Legends of Dhanteras
A very interesting story about this festival is that the sixteen year old son of King Hima was destined to die on the fourth day of his marriage by snake bite according to his horoscope. On that fateful night, his wife did not allow him to sleep the whole night. At the entrance of her husband's room, she laid all her ornaments, gold and silver coins and lighted innumerable lamps all over the place. And she went on telling stories and singing songs to keep her husband awake. Yama, the god of Death arrived there in the guise of a Serpent. His eyes got blinded by that dazzle of those brilliant lights and he could not enter the Prince's chamber. So Yama climbed the heap of the coins and ornaments and sat there the whole night listening to the harmonious songs. In the early morning he went out quickly. In this way, the young wife saved her husband life. Since then this day of Dhanteras came to be known as the day of "YAMADEEPDAAN. " and lamps are kept burning throughout the night in reverential adoration to Yama, the god of death.

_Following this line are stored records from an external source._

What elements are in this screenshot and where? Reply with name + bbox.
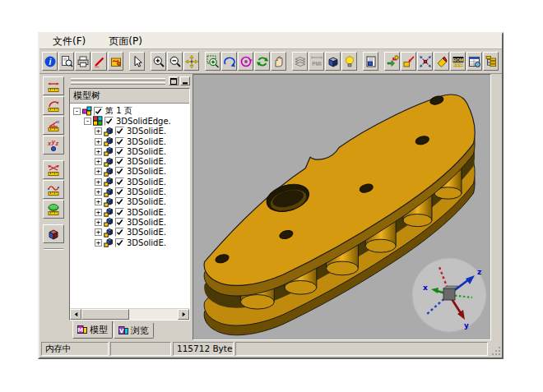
explode-icon	[419, 55, 432, 68]
toolbar-spin-button[interactable]	[238, 52, 253, 71]
toolbar-measure-coordinate-button[interactable]: xyz	[43, 136, 64, 154]
tree-item-label: 第 1 页	[105, 105, 132, 117]
toolbar-measure-distance-button[interactable]	[43, 76, 64, 95]
panel-hide-button[interactable]	[180, 76, 190, 85]
tab-model[interactable]: M模型	[72, 321, 113, 339]
menu-file[interactable]: 文件(F)	[49, 34, 89, 49]
orientation-indicator[interactable]: z y x	[410, 256, 489, 334]
tree-item[interactable]: +3DSolidE.	[72, 136, 189, 146]
expand-toggle-icon[interactable]: +	[95, 198, 102, 205]
toolbar-zoom-in-button[interactable]	[151, 52, 166, 71]
expand-toggle-icon[interactable]: +	[95, 148, 102, 155]
checkbox[interactable]	[115, 147, 124, 156]
tree-item[interactable]: +3DSolidE.	[72, 167, 189, 177]
toolbar-tools-button[interactable]	[384, 52, 400, 71]
toolbar-markup-pen-button[interactable]	[91, 52, 107, 71]
toolbar-layers-button[interactable]	[292, 52, 308, 71]
toolbar-structure-button[interactable]	[483, 52, 499, 71]
toolbar-pages-button[interactable]	[363, 52, 378, 71]
collapse-toggle-icon[interactable]: -	[84, 118, 91, 125]
expand-toggle-icon[interactable]: +	[95, 138, 102, 145]
expand-toggle-icon[interactable]: +	[95, 168, 102, 175]
toolbar-select-button[interactable]	[129, 52, 145, 71]
svg-text:BOM: BOM	[452, 57, 463, 62]
tab-browse[interactable]: V浏览	[114, 323, 154, 339]
checkbox[interactable]	[115, 167, 124, 176]
toolbar-zoom-out-button[interactable]	[167, 52, 183, 71]
checkbox[interactable]	[94, 107, 103, 116]
toolbar-pan-button[interactable]	[183, 52, 199, 71]
tree-item[interactable]: +3DSolidE.	[72, 177, 189, 187]
panel-header	[69, 76, 190, 86]
tree-item[interactable]: +3DSolidE.	[72, 127, 189, 136]
toolbar-print-button[interactable]	[75, 52, 90, 71]
tree-item[interactable]: -第 1 页	[72, 106, 189, 116]
toolbar-pmi-button[interactable]: PMI	[309, 52, 324, 71]
scroll-track[interactable]	[81, 309, 178, 320]
toolbar-measure-curve-button[interactable]	[43, 180, 64, 199]
toolbar-measure-angle-button[interactable]: o	[43, 116, 64, 135]
toolbar-stamp-button[interactable]	[108, 52, 123, 71]
panel-maximize-button[interactable]	[169, 76, 179, 85]
menu-page[interactable]: 页面(P)	[105, 34, 146, 49]
checkbox[interactable]	[115, 228, 124, 237]
tree-item[interactable]: +3DSolidE.	[72, 146, 189, 156]
toolbar-print-preview-button[interactable]	[58, 52, 74, 71]
scroll-thumb[interactable]	[81, 309, 129, 320]
tree-item[interactable]: +3DSolidE.	[72, 197, 189, 207]
toolbar-info-button[interactable]: i	[42, 52, 58, 71]
toolbar-orbit-button[interactable]	[221, 52, 237, 71]
checkbox[interactable]	[115, 218, 124, 227]
toolbar-measure-volume-button[interactable]	[43, 224, 64, 243]
expand-toggle-icon[interactable]: +	[95, 219, 102, 226]
expand-toggle-icon[interactable]: +	[95, 158, 102, 165]
toolbar-move-part-button[interactable]	[401, 52, 416, 71]
toolbar-rotate-button[interactable]	[254, 52, 270, 71]
checkbox[interactable]	[115, 238, 124, 247]
checkbox[interactable]	[115, 187, 124, 196]
scroll-left-button[interactable]	[70, 309, 81, 320]
tree-item[interactable]: -3DSolidEdge.	[72, 116, 189, 126]
resize-grip[interactable]	[490, 342, 501, 356]
checkbox[interactable]	[115, 137, 124, 146]
rotate-icon	[256, 55, 269, 68]
toolbar-explode-button[interactable]	[417, 52, 433, 71]
toolbar-bom-button[interactable]: BOM	[450, 52, 466, 71]
toolbar-zoom-window-button[interactable]	[205, 52, 220, 71]
checkbox[interactable]	[115, 157, 124, 166]
toolbar-measure-radius-button[interactable]	[43, 96, 64, 115]
toolbar-views-cube-button[interactable]	[325, 52, 341, 71]
scroll-right-button[interactable]	[178, 309, 189, 320]
toolbar-report-button[interactable]	[466, 52, 482, 71]
expand-toggle-icon[interactable]: +	[95, 188, 102, 196]
tree-item[interactable]: +3DSolidE.	[72, 228, 189, 238]
tree-item[interactable]: +3DSolidE.	[72, 187, 189, 196]
expand-toggle-icon[interactable]: +	[95, 209, 102, 216]
checkbox[interactable]	[115, 208, 124, 217]
checkbox[interactable]	[115, 127, 124, 136]
toolbar-measure-gap-button[interactable]	[43, 160, 64, 179]
checkbox[interactable]	[115, 197, 124, 206]
expand-toggle-icon[interactable]: +	[95, 228, 102, 236]
viewport-3d[interactable]: z y x	[193, 74, 491, 340]
panel-grip[interactable]	[69, 78, 167, 85]
tree-item-label: 3DSolidE.	[127, 167, 166, 176]
right-margin	[491, 74, 502, 340]
toolbar-light-button[interactable]	[341, 52, 357, 71]
toolbar-eraser-button[interactable]	[434, 52, 449, 71]
tree-item[interactable]: +3DSolidE.	[72, 156, 189, 166]
browse-tab-icon: V	[118, 325, 128, 335]
tree-item[interactable]: +3DSolidE.	[72, 238, 189, 247]
tree-item[interactable]: +3DSolidE.	[72, 217, 189, 227]
expand-toggle-icon[interactable]: +	[95, 239, 102, 247]
checkbox[interactable]	[104, 117, 114, 126]
collapse-toggle-icon[interactable]: -	[73, 108, 81, 115]
expand-toggle-icon[interactable]: +	[95, 178, 102, 186]
toolbar-hand-button[interactable]	[271, 52, 286, 71]
tree-hscrollbar[interactable]	[70, 308, 189, 320]
checkbox[interactable]	[115, 178, 124, 187]
expand-toggle-icon[interactable]: +	[95, 127, 102, 135]
tree-item[interactable]: +3DSolidE.	[72, 207, 189, 217]
toolbar-measure-area-button[interactable]	[43, 200, 64, 219]
part-node-icon	[104, 127, 114, 136]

Another popular legend was that during "Samudramanthan" that is when the gods and demons churned the ocean for Amrit or nectar, Dhanavantri (the physician of the gods and an incarnation of Vishnu) emerged carrying a jar of the elixir (ambrosia) on the day of Dhanteras. Both the demons and the devas wanted the ambrosia, but finally Vishnu managed to give the immortal nectar to the gods and the asuras were defeated. Thus the churning of the ocean resulted in the immortality of the devas and was the reason for Lakshmi's emergence.

Traditions on Dhanteras
Like any other Hindu festival, many rituals and customs are related with dhanteras also. On Dhanteras, it is considered auspicious to purchase gold or silver items. Many buy gold jewelry on this day. Silver and gold coins are also purchased. For those who cannot purchase gold or silver items, at least one or two new utensils or any metal objects like a diya, or a candle stand can be purchased . It is believed that new “Dhan” or wealth in some form of precious metal is a sign of good luck. People believe that prosperity come to their homes with any new utensil or metal item purchased on this day. Some people also feel that dhanteras is the best day for setting new business, starting new projects, fixing wedding dates, buying new cars.

Significance of Dhanteras
This day is considered highly auspicious by the business community. In Maharashtra there is a unique custom of lightly pound dry coriander seeds with jaggery and offering this mixture as "naivedya". In villages, farmers adorn and worship their cattle as cattles are the main source of their income. In south India, cows are decorated, given a special feed and worshipped as it is believed that goddess Lakshmi comes in the guise of cows. In some parts of India, people ignite "Yuma-diya" and worship the god of death for long lives. "Laxmi-Puja" is performed in the evenings. Diyas are lighted to drive away the evil spirits. "Bhajans"-devotional songs- in praise of Goddess Laxmi are also sung. To celebrate the auspicious day, houses and business premises are renovated and decorated. Entrances are decorated with Rangolis and Torans. To welcome Goddess Laksmi, small footprints are drawn with rice flour and vermilion powder all over the houses. Lamps are kept burning all through the nights to welcome the goddess Lakshmi and pray her to bless them with the mightiest blessings.